It’s often the case that however much we think we might know something we only really truly know it when it happens to us. And it was only when my dad was diagnosed with terminal cancer, that I got to know the true value of hospice care.

His wish was that he could die at home, and so my brother and I moved in with him and did our best to care for him. But we could not have done this without the incredible hospice at home nursing team from St Michaels Hospice who visited and helped us find our way through those last short weeks of his life.
It's a chapter that has left me thinking more deeply about care and caring when we are dying – who does the caring, who doesn’t and at what cost. Both self-employed for many years, my brother and I were able to reorganise our diaries and workloads to be resumed at a time when dad would no longer need us.
If I’ve made it sound like it was easy, it wasn’t. There are few things harder than caring for someone you love who is dying. But am I glad that I did? Yes. And I’d do it again in the blink of an eye. But working people, who aren’t self-employed too often find that their employer is less than understanding when either they or someone they love receives the news that no one wants to hear.
And that’s why, in my other role as editor of BACP Workplace, it felt important to feature a special article for Dying Matters Awareness Week, which is held this week focussing on how a compassionate employer responds when an employee is facing a terminal diagnosis or caring for someone who is.
Death and dying at work, is written by Faith Holloway from Hospice UK, who I had the pleasure of meeting at the Health and Wellbeing at Work Conference at the NEC in March earlier this year. Faith spoke about the Compassionate Employers programme, run by Hospice UK, which offers training and support to employers to help them be kinder and better equipped to talk to an employee who has just received the news of a terminal diagnosis.
While people might not remember what we said, or what we did, they will always remember how we made them feel.
The key message is that employers – large and small – need to get prepared, because, if it hasn’t happened yet – it probably will. Fewer than 5% of organisations have a terminal diagnosis illness policy in place, so when an employee is still reeling from a diagnosis, it’s shocking how often employers respond with a lack of compassion, confusing messages or even decide that it’s a good idea to put the employee on a performance review for having cancer. I know, it’s hard to believe.
While highlighting both the legal and financial implications for employers, Faith argues that there’s a moral and ethical case too. Compassion and competence go a long way when working with an employee facing an early death, and the way in which an employer responds, kindly or otherwise, will be remembered for years to come by family, friends and community – it becomes part of the organisation’s legacy.

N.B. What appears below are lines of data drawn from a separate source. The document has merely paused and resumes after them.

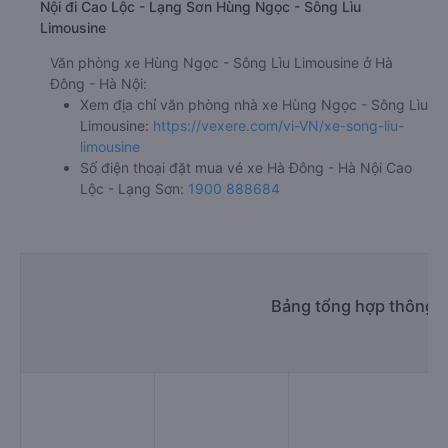
Nội đi Cao Lộc - Lạng Sơn Hùng Ngọc - Sông Lìu
Limousine
Văn phòng xe Hùng Ngọc - Sông Lìu Limousine ở Hà
Đông - Hà Nội:
Xem địa chỉ văn phòng nhà xe Hùng Ngọc - Sông Lìu
Limousine:
https://vexere.com/vi-VN/xe-song-liu-
limousine
Số điện thoại đặt mua vé xe Hà Đông - Hà Nội Cao
Lộc - Lạng Sơn:
1900 888684
Bảng tổng hợp thông t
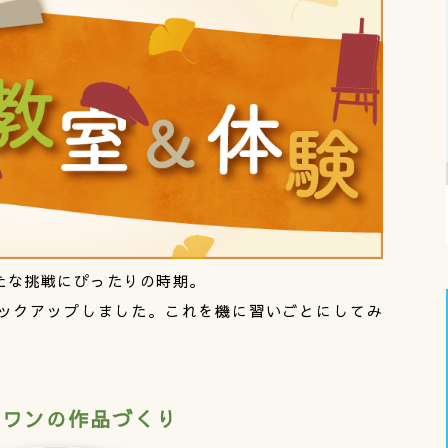
たな挑戦にぴったりの時期。
ックアップしました。これを機に習いごとにしてみ
ーワンの作品づくり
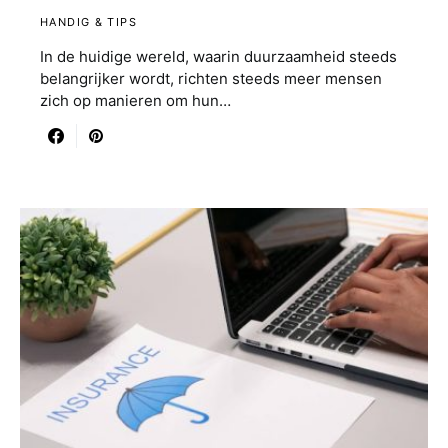
HANDIG & TIPS
In de huidige wereld, waarin duurzaamheid steeds
belangrijker wordt, richten steeds meer mensen
zich op manieren om hun…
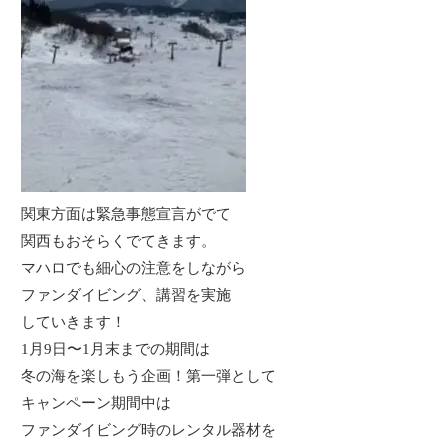
関東方面は緊急事態宣言がでて
関西もおそらくでてきます。
マハロでも細心の注意をしながら
ファンダイビング、講習を実施
していきます！
1月9日〜1月末までの期間は
冬の海を楽しもう企画！第一弾として
キャンペーン期間中は
ファンダイビング時のレンタル器材を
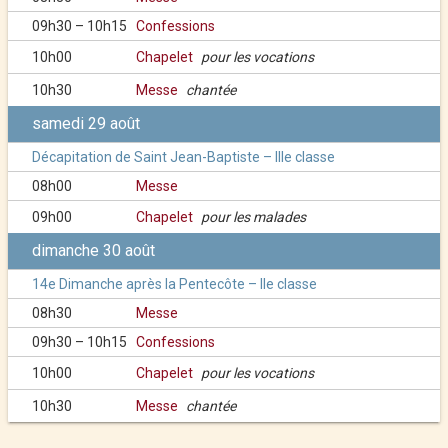
09h30 – 10h15
Confessions
10h00
Chapelet
pour les vocations
10h30
Messe
chantée
samedi 29 août
Décapitation de Saint Jean-Baptiste – IIIe classe
08h00
Messe
09h00
Chapelet
pour les malades
dimanche 30 août
14e Dimanche après la Pentecôte – IIe classe
08h30
Messe
09h30 – 10h15
Confessions
10h00
Chapelet
pour les vocations
10h30
Messe
chantée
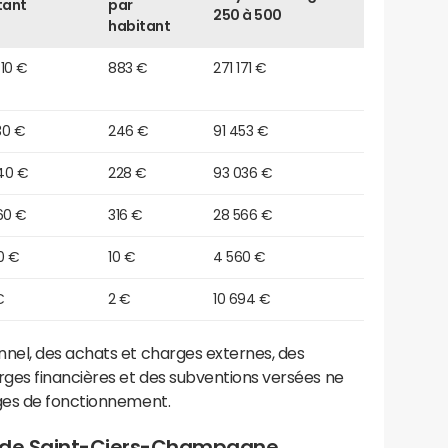
tant
par
250 à 500
habitant
10 €
883 €
271 171 €
30 €
246 €
91 453 €
40 €
228 €
93 036 €
60 €
316 €
28 566 €
0 €
10 €
4 560 €
€
2 €
10 694 €
el, des achats et charges externes, des
ges financières et des subventions versées ne
ges de fonctionnement.
t de Saint-Ciers-Champagne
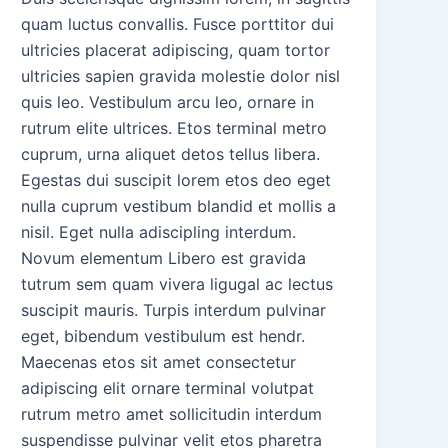
quam luctus convallis. Fusce porttitor dui
ultricies placerat adipiscing, quam tortor
ultricies sapien gravida molestie dolor nisl
quis leo. Vestibulum arcu leo, ornare in
rutrum elite ultrices. Etos terminal metro
cuprum, urna aliquet detos tellus libera.
Egestas dui suscipit lorem etos deo eget
nulla cuprum vestibum blandid et mollis a
nisil. Eget nulla adiscipling interdum.
Novum elementum Libero est gravida
tutrum sem quam vivera ligugal ac lectus
suscipit mauris. Turpis interdum pulvinar
eget, bibendum vestibulum est hendr.
Maecenas etos sit amet consectetur
adipiscing elit ornare terminal volutpat
rutrum metro amet sollicitudin interdum
suspendisse pulvinar velit etos pharetra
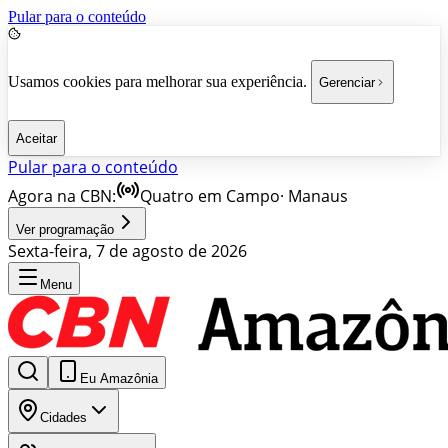
Pular para o conteúdo
Usamos cookies para melhorar sua experiência.
Gerenciar
Aceitar
Pular para o conteúdo
Agora na CBN:
Quatro em Campo
·
Manaus
Ver programação
Sexta-feira, 7 de agosto de 2026
Menu
Eu Amazônia
Cidades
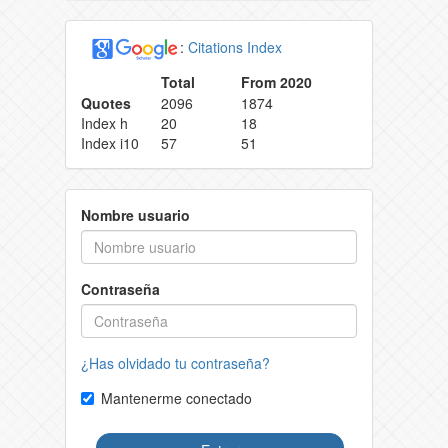
:
Citations Index
Total
From 2020
Quotes
2096
1874
Index h
20
18
Index i10
57
51
Nombre usuario
Contraseña
¿Has olvidado tu contraseña?
Mantenerme conectado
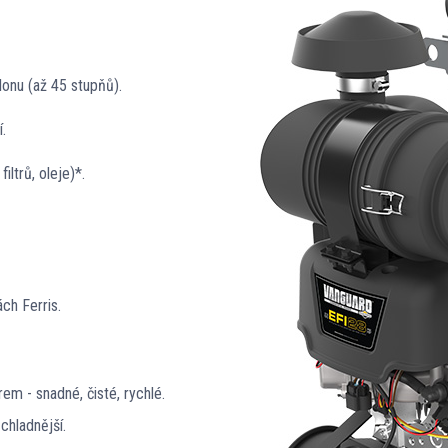
onu (až 45 stupňů).
í.
ltrů, oleje)*.
ch Ferris.
rem - snadné, čisté, rychlé.
chladnější.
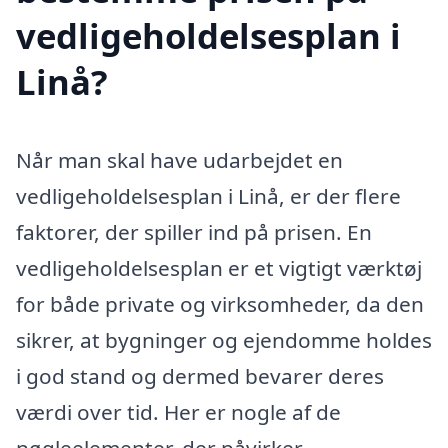
vedligeholdelsesplan i
Linå?
Når man skal have udarbejdet en
vedligeholdelsesplan i Linå, er der flere
faktorer, der spiller ind på prisen. En
vedligeholdelsesplan er et vigtigt værktøj
for både private og virksomheder, da den
sikrer, at bygninger og ejendomme holdes
i god stand og dermed bevarer deres
værdi over tid. Her er nogle af de
nøgleelementer, der påvirker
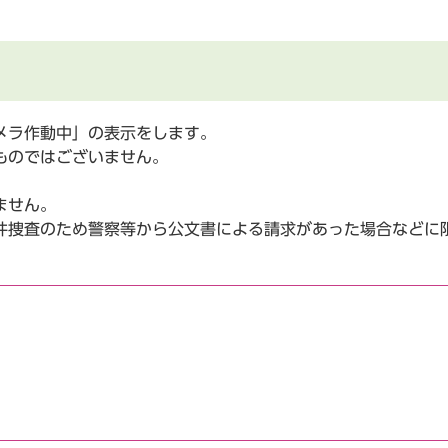
メラ作動中」の表示をします。
ものではございません。
ません。
件捜査のため警察等から公文書による請求があった場合などに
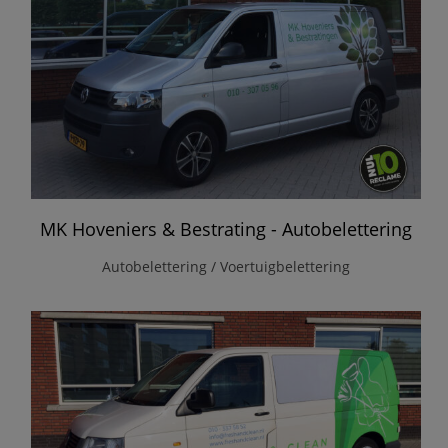
MK Hoveniers & Bestrating - Autobelettering
Autobelettering / Voertuigbelettering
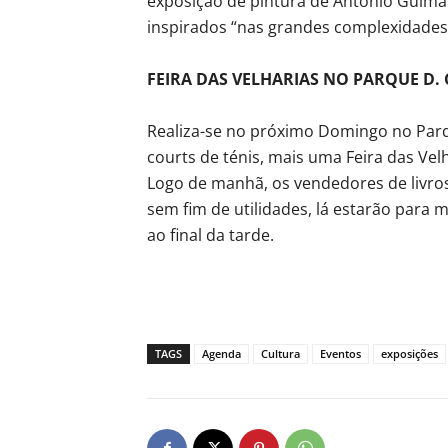
exposição de pintura de António Guimar
inspirados “nas grandes complexidades
FEIRA DAS VELHARIAS NO PARQUE D. 
Realiza-se no próximo Domingo no Parque
courts de ténis, mais uma Feira das Velh
Logo de manhã, os vendedores de livros
sem fim de utilidades, lá estarão para
ao final da tarde.
TAGS
Agenda
Cultura
Eventos
exposições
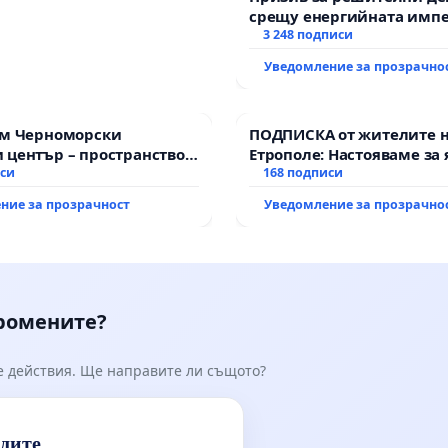
срещу енергийната импе
Христо Ковачки!
3 248 подписи
Уведомление за прозрачно
им Черноморски
ПОДПИСКА от жителите 
 център – пространство
Етрополе: Настояваме за 
е на Варна
иси
гаранции от “Елаците-МЕД
168 подписи
държавата, че ще се изп
ние за прозрачност
Уведомление за прозрачно
всички екологични норм
промените?
е действия. Ще направите ли същото?
идите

This was a message that was loud and clear when I dropped in to a pop-up Death Café held locally at Longfield Hospice as part of Dying Matters Awareness Week attended by many of their lovely staff, among others for tea, cake and conversations about death and dying. While people might not remember what we said, or what we did, they will always remember how we made them feel. And that’s what stays with me about our brief encounter with the hospice at home nursing team – what matters is the way they left our family feeling – it’s a feeling that has endured and it’s both precious and priceless.